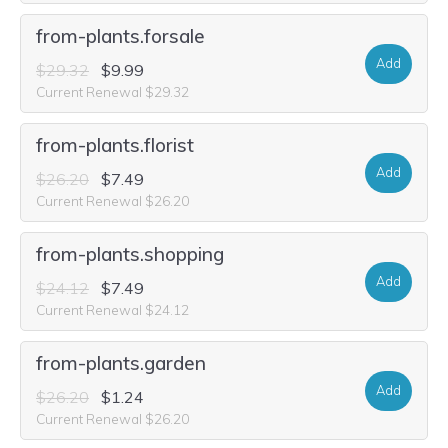
from-plants.forsale
Add
$29.32
$9.99
Current Renewal $29.32
from-plants.florist
Add
$26.20
$7.49
Current Renewal $26.20
from-plants.shopping
Add
$24.12
$7.49
Current Renewal $24.12
from-plants.garden
Add
$26.20
$1.24
Current Renewal $26.20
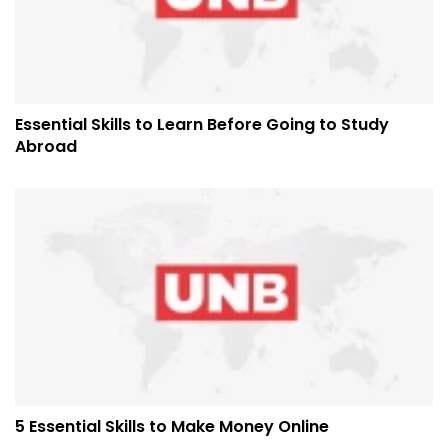
Essential Skills to Learn Before Going to Study
Abroad
5 Essential Skills to Make Money Online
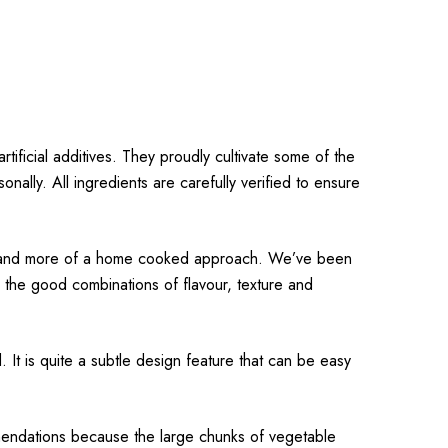
rtificial additives. They proudly cultivate some of the
ally. All ingredients are carefully verified to ensure
ours and more of a home cooked approach. We’ve been
 the good combinations of flavour, texture and
 It is quite a subtle design feature that can be easy
mmendations because the large chunks of vegetable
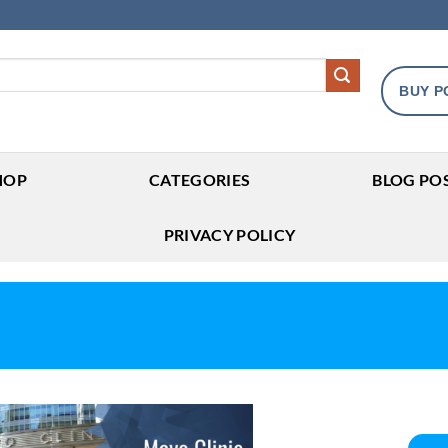
BUY P
HOP
CATEGORIES
BLOG PO
PRIVACY POLICY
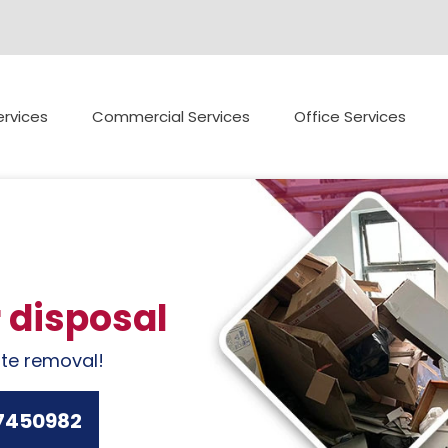
rvices
Commercial Services
Office Services
r disposal
ste removal!
7450982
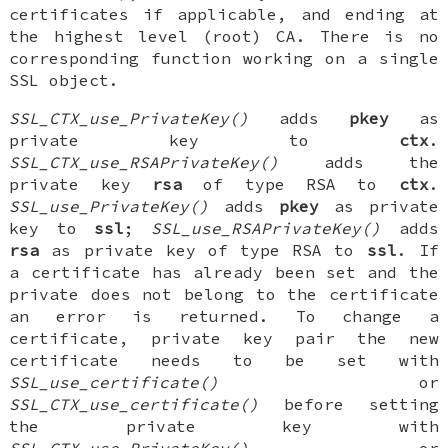
certificates if applicable, and ending at
the highest level (root) CA. There is no
corresponding function working on a single
SSL object.
SSL_CTX_use_PrivateKey()
adds
pkey
as
private key to
ctx
.
SSL_CTX_use_RSAPrivateKey()
adds the
private key
rsa
of type RSA to
ctx
.
SSL_use_PrivateKey()
adds
pkey
as private
key to
ssl
;
SSL_use_RSAPrivateKey()
adds
rsa
as private key of type RSA to
ssl
. If
a certificate has already been set and the
private does not belong to the certificate
an error is returned. To change a
certificate, private key pair the new
certificate needs to be set with
SSL_use_certificate()
or
SSL_CTX_use_certificate()
before setting
the private key with
SSL_CTX_use_PrivateKey()
or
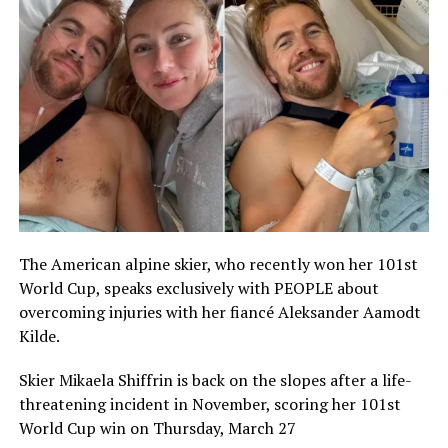
The American alpine skier, who recently won her 101st
World Cup, speaks exclusively with PEOPLE about
overcoming injuries with her fiancé Aleksander Aamodt
Kilde.
Skier Mikaela Shiffrin is back on the slopes after a life-
threatening incident in November, scoring her 101st
World Cup win on Thursday, March 27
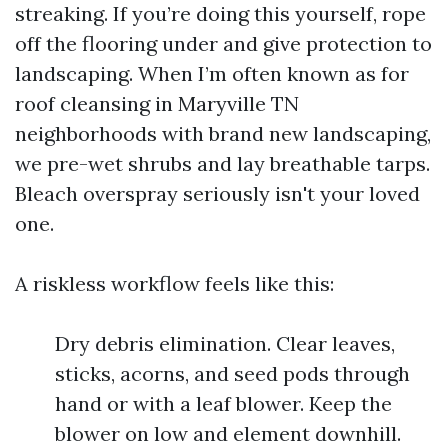
streaking. If you’re doing this yourself, rope
off the flooring under and give protection to
landscaping. When I’m often known as for
roof cleansing in Maryville TN
neighborhoods with brand new landscaping,
we pre-wet shrubs and lay breathable tarps.
Bleach overspray seriously isn't your loved
one.
A riskless workflow feels like this:
Dry debris elimination. Clear leaves,
sticks, acorns, and seed pods through
hand or with a leaf blower. Keep the
blower on low and element downhill.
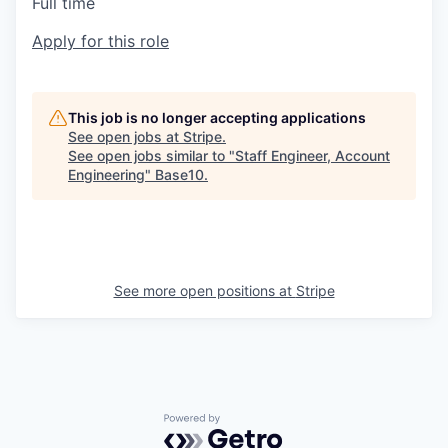
Full time
Apply for this role
This job is no longer accepting applications
See open jobs at
Stripe
.
See open jobs similar to "
Staff Engineer, Account
Engineering
"
Base10
.
See more open positions at
Stripe
Powered by Getro.com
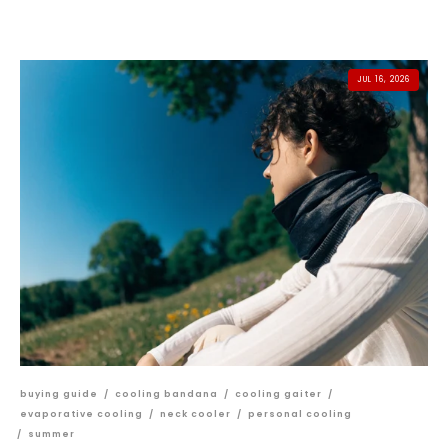
JUL 16, 2026
buying guide
/
cooling bandana
/
cooling gaiter
/
evaporative cooling
/
neck cooler
/
personal cooling
/
summer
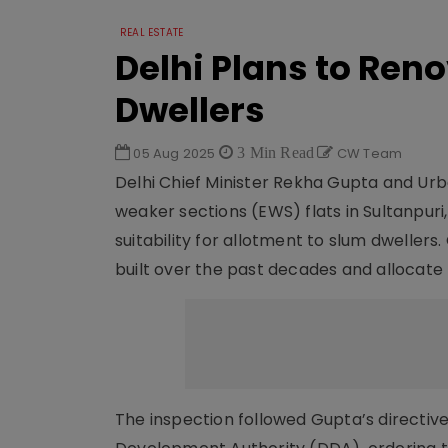
REAL ESTATE
Delhi Plans to Ren
Dwellers
05 Aug 2025
3 Min Read
CW Team
Delhi Chief Minister Rekha Gupta and Ur
weaker sections (EWS) flats in Sultanpuri
suitability for allotment to slum dweller
built over the past decades and allocate 
The inspection followed Gupta’s directiv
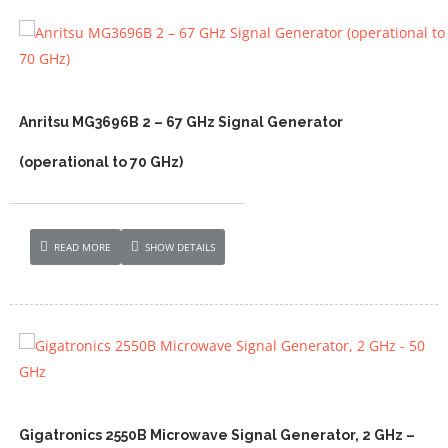
Anritsu MG3696B 2 – 67 GHz Signal Generator
(operational to 70 GHz)
READ MORE
SHOW DETAILS
Gigatronics 2550B Microwave Signal Generator, 2 GHz –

→ What to work on: Your response should reproduce the entire listing verbatim, minus the pictures.

→ Exercise answer:
from-plants.forsale
Add
$29.32
$9.99
Current Renewal $29.32
from-plants.florist
Add
$26.20
$7.49
Current Renewal $26.20
from-plants.shopping
Add
$24.12
$7.49
Current Renewal $24.12
from-plants.garden
Add
$26.20
$1.24
Current Renewal $26.20
Essential Skills to Learn Before Going to Study
Abroad
5 Essential Skills to Make Money Online
rtificial additives. They proudly cultivate some of the
ally. All ingredients are carefully verified to ensure
ours and more of a home cooked approach. We’ve been
 the good combinations of flavour, texture and
 It is quite a subtle design feature that can be easy
mmendations because the large chunks of vegetable
BUY P
HOP
CATEGORIES
BLOG PO
PRIVACY POLICY
rvices
Commercial Services
Office Services
r disposal
ste removal!
7450982
certificates if applicable, and ending at
the highest level (root) CA. There is no
corresponding function working on a single
SSL object.
SSL_CTX_use_PrivateKey()
adds
pkey
as
private key to
ctx
.
SSL_CTX_use_RSAPrivateKey()
adds the
private key
rsa
of type RSA to
ctx
.
SSL_use_PrivateKey()
adds
pkey
as private
key to
ssl
;
SSL_use_RSAPrivateKey()
adds
rsa
as private key of type RSA to
ssl
. If
a certificate has already been set and the
private does not belong to the certificate
an error is returned. To change a
certificate, private key pair the new
certificate needs to be set with
SSL_use_certificate()
or
SSL_CTX_use_certificate()
before setting
the private key with
SSL_CTX_use_PrivateKey()
or
The American alpine skier, who recently won her 101st
World Cup, speaks exclusively with PEOPLE about
overcoming injuries with her fiancé Aleksander Aamodt
Kilde.
Skier Mikaela Shiffrin is back on the slopes after a life-
threatening incident in November, scoring her 101st
World Cup win on Thursday, March 27
streaking. If you’re doing this yourself, rope
off the flooring under and give protection to
landscaping. When I’m often known as for
roof cleansing in Maryville TN
neighborhoods with brand new landscaping,
we pre-wet shrubs and lay breathable tarps.
Bleach overspray seriously isn't your loved
one.
A riskless workflow feels like this:
Dry debris elimination. Clear leaves,
sticks, acorns, and seed pods through
hand or with a leaf blower. Keep the
blower on low and element downhill.
Full time
Apply for this role
This job is no longer accepting applications
See open jobs at
Stripe
.
See open jobs similar to "
Staff Engineer, Account
Engineering
"
Base10
.
See more open positions at
Stripe
Powered by Getro.com
JUL 16, 2026
buying guide
/
cooling bandana
/
cooling gaiter
/
evaporative cooling
/
neck cooler
/
personal cooling
/
summer
REAL ESTATE
Delhi Plans to Ren
Dwellers
05 Aug 2025
3 Min Read
CW Team
Delhi Chief Minister Rekha Gupta and Ur
weaker sections (EWS) flats in Sultanpuri
suitability for allotment to slum dweller
built over the past decades and allocate 
The inspection followed Gupta’s directiv
Anritsu MG3696B 2 – 67 GHz Signal Generator
(operational to 70 GHz)
READ MORE
SHOW DETAILS
Gigatronics 2550B Microwave Signal Generator, 2 GHz –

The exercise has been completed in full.